Candidato do Avante venceu com o apoio do Presidente Bolsonaro e dos evangélicos:
50,79% dos votos, contra 49,29 % de Dimas Gadelha, do PT Capitão Nelson: apoio evangélico e do Presidente Jair Bolsonaro Depois de ficar em segundo lugar no primeiro turno, com poucos votos de vantagem sobre o terceiro colocado nas eleições, o Capitão Nelson é o novo Prefeito de São Gonçalo, com 189.642 votos, 50,79% do total, ainda não apuradas todas as urnas, contra 49,21 % do candidato do PT, Dimas Gadelha, que teve o apoio do Prefeito de Niterói Rodrigo Neves. A forte atuação do pastor Silas Malafaia e o apoio do Presidente Jair Bolsonaro ajudaram na eleição. O voto evangélico na cidade representa quase um terço do eleitorado. Abstenção, em decorrência, sobre tudo, do avanço dos casos de Covid, e votos em branco e nulos tiraram quase metade do eleitorado de São Gonçalo da eleição. Emocionado, Capitão Nelson agradeceu à família, aos amigos e a toda equipe de campanha. Afirmando estar "orgulhoso" em ser eleito, o agora Prefeito de São Gonçalo falou que vai se empenhar para ajudar na reconstrução da cidade. - Devo isso tudo a minha família, aos meus amigos, à esta equipe maravilhosa e a todos que me apoiaram até aqui. Que orgulho que tenho da minha cidade! Que orgulho que tenho de ser gonçalense. Saio desta campanha vitoriosa de cabeça erguida e com disposição de honrar cada voto que me foi confiado. São Gonçalo tem jeito e o gonçalense fez a escolha certa. Eu vou provar que todos os votos em mim confiados foram acertados. Vamos juntos, construir a São Gonçalo que queremos - contou o novo chefe do Executivo municipal.

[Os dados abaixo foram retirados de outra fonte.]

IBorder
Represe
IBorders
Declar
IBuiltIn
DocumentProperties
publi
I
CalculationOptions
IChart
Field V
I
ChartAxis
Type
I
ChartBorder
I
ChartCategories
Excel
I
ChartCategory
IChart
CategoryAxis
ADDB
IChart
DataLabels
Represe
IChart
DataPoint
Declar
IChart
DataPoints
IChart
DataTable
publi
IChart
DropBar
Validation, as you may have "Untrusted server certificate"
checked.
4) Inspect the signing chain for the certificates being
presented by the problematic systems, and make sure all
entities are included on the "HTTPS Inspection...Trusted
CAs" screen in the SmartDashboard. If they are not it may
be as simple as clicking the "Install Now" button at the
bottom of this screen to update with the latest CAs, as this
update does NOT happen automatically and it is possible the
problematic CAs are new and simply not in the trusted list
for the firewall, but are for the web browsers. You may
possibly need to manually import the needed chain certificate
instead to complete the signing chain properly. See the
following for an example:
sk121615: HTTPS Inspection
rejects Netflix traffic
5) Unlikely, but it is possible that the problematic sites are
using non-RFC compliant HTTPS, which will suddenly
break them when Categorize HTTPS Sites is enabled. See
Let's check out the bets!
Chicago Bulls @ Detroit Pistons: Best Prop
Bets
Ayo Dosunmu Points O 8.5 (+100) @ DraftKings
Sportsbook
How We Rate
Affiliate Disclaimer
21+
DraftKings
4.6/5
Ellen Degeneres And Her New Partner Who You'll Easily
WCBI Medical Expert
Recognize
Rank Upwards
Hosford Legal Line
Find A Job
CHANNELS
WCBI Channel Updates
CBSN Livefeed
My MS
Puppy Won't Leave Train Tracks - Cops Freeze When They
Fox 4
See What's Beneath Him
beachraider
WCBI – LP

Voto evangélico e rejeição ao PT

Se Capitão Nelson conseguiu a vitória numa virada considerada impensável, como explicar tamanha discrepância entre as pesquisas e a votação? Para a consultora política e especialista em gestão pública Fernanda Galvão houve uma "espiral" do silêncio. E ela explica que isso foi formado por mais de um motivo.

Para Fernanda, no caso específico de São Gonçalo, ainda há uma forte resistência de parte do eleitorado ao PT. E pesou na votação o fato de Dimas declarar publicamente ter o apoio do Prefeito atual de Niterói, Rodrigo Neves, do recém-eleito Axel Grael, ambos do PDT.

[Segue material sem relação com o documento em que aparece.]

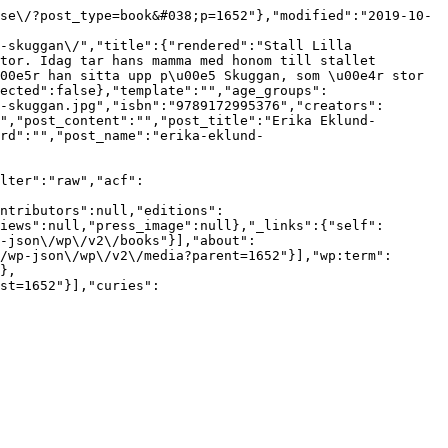
se\/?post_type=book&#038;p=1652"},"modified":"2019-10-
-skuggan\/","title":{"rendered":"Stall Lilla 
tor. Idag tar hans mamma med honom till stallet 
00e5r han sitta upp p\u00e5 Skuggan, som \u00e4r stor 
ected":false},"template":"","age_groups":
-skuggan.jpg","isbn":"9789172995376","creators":
","post_content":"","post_title":"Erika Eklund-
rd":"","post_name":"erika-eklund-
lter":"raw","acf":
ntributors":null,"editions":
iews":null,"press_image":null},"_links":{"self":
-json\/wp\/v2\/books"}],"about":
/wp-json\/wp\/v2\/media?parent=1652"}],"wp:term":
},
st=1652"}],"curies":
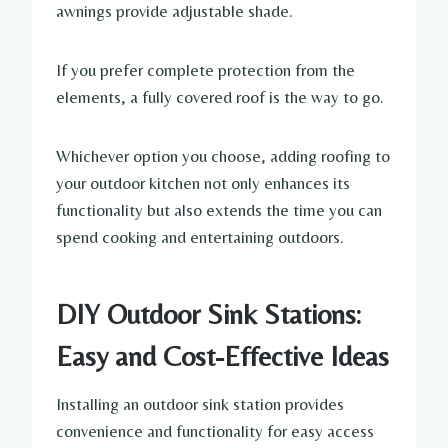
awnings provide adjustable shade.
If you prefer complete protection from the
elements, a fully covered roof is the way to go.
Whichever option you choose, adding roofing to
your outdoor kitchen not only enhances its
functionality but also extends the time you can
spend cooking and entertaining outdoors.
DIY Outdoor Sink Stations:
Easy and Cost-Effective Ideas
Installing an outdoor sink station provides
convenience and functionality for easy access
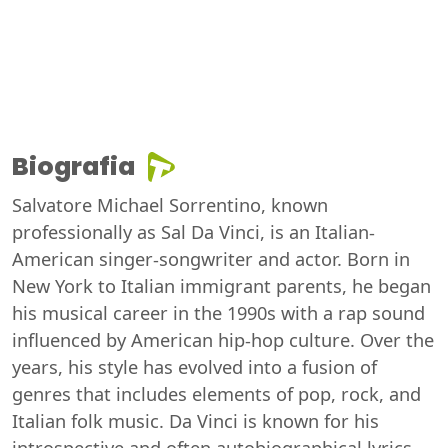
Biografia
Salvatore Michael Sorrentino, known
professionally as Sal Da Vinci, is an Italian-
American singer-songwriter and actor. Born in
New York to Italian immigrant parents, he began
his musical career in the 1990s with a rap sound
influenced by American hip-hop culture. Over the
years, his style has evolved into a fusion of
genres that includes elements of pop, rock, and
Italian folk music. Da Vinci is known for his
introspective and often autobiographical lyrics,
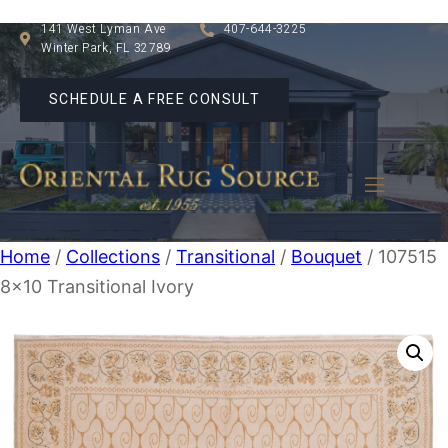
141 West Lyman Ave
407-644-3225
Winter Park, FL 32789
SCHEDULE A FREE CONSULT
Home
/
Collections
/
Transitional
/
Bouquet
/ 107515
8×10 Transitional Ivory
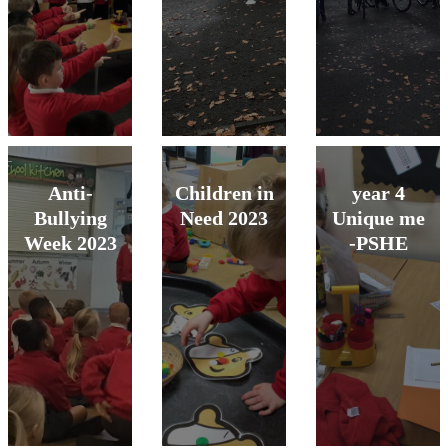
Anti-
Children in
year 4
Bullying
Need 2023
Unique me
Week 2023
-PSHE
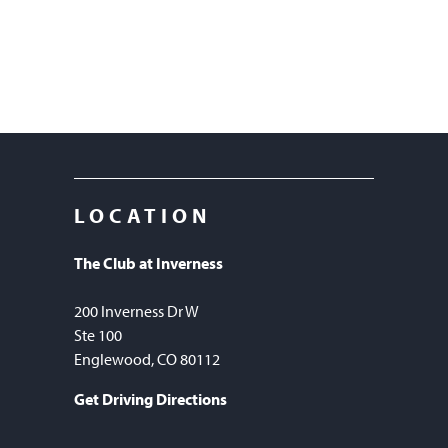
LOCATION
The Club at Inverness
200 Inverness Dr W
Ste 100
Englewood, CO 80112
Get Driving Directions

- O que tirou a cadeira do Dimas Gadelha, a meu ver, foi muito mais a movimentação do PT para fechar um cinturão político de esquerda na região de Niterói, São Gonçalo e Maricá. Isso aumentou a mobilização de forças ligadas ao conservadorismo nesta reta final - afirma a analista. Quase metade do eleitorado não votou em ninguém

Outro fator citado por Fernanda para o resultado ser considerado por muitos como inesperado foi a Covid. Relembrando que as cidades do Rio e São Gonçalo tiveram um crescimento muito grande dos casos da doença nas últimas semanas, ela explica o alto índice de abstenções no pleito gonçalense interferiu diretamente no resultado.

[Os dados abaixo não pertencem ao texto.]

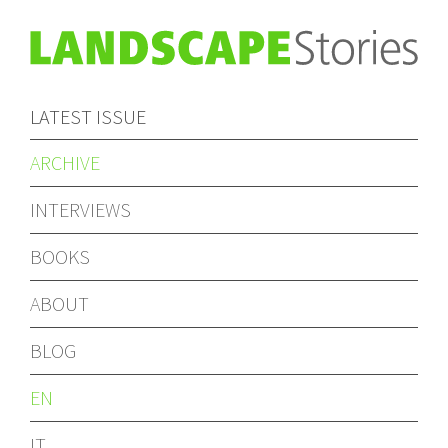
LATEST ISSUE
ARCHIVE
INTERVIEWS
BOOKS
ABOUT
BLOG
EN
IT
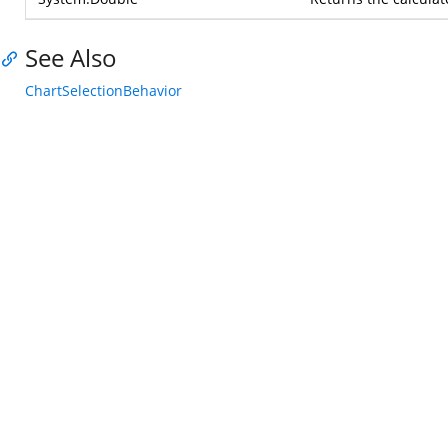
See Also
ChartSelectionBehavior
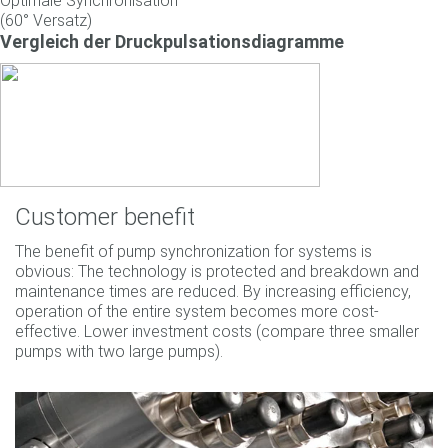
Optimale Synchronisation
(60° Versatz)
Vergleich der Druckpulsationsdiagramme
Customer benefit
The benefit of pump synchronization for systems is
obvious: The technology is protected and breakdown and
maintenance times are reduced. By increasing efficiency,
operation of the entire system becomes more cost-
effective. Lower investment costs (compare three smaller
pumps with two large pumps).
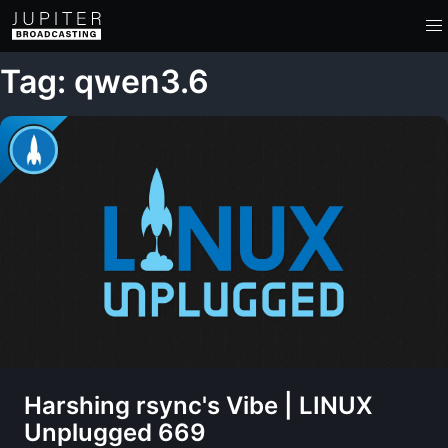
Tag: qwen3.6
Harshing rsync's Vibe | LINUX
Unplugged 669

De fato, quase um terço dos eleitores não foram às urnas em São Gonçalo. Segundo dados oficiais do Tribunal Superior Eleitoral (TSE), a abstenção foi de 223.352 dos eleitores, o equivalente a 33,65%. Entre os que votaram, os votos nulos foram 48.772 (11,07%) e votos em branco ficaram em 18.179 (4,13%). Somando-se abstenções, votos nulos e brancos, 290.303 eleitores não escolheram nenhum dos candidatos, o equivalente a pouco mais de 43% da população eleitoral.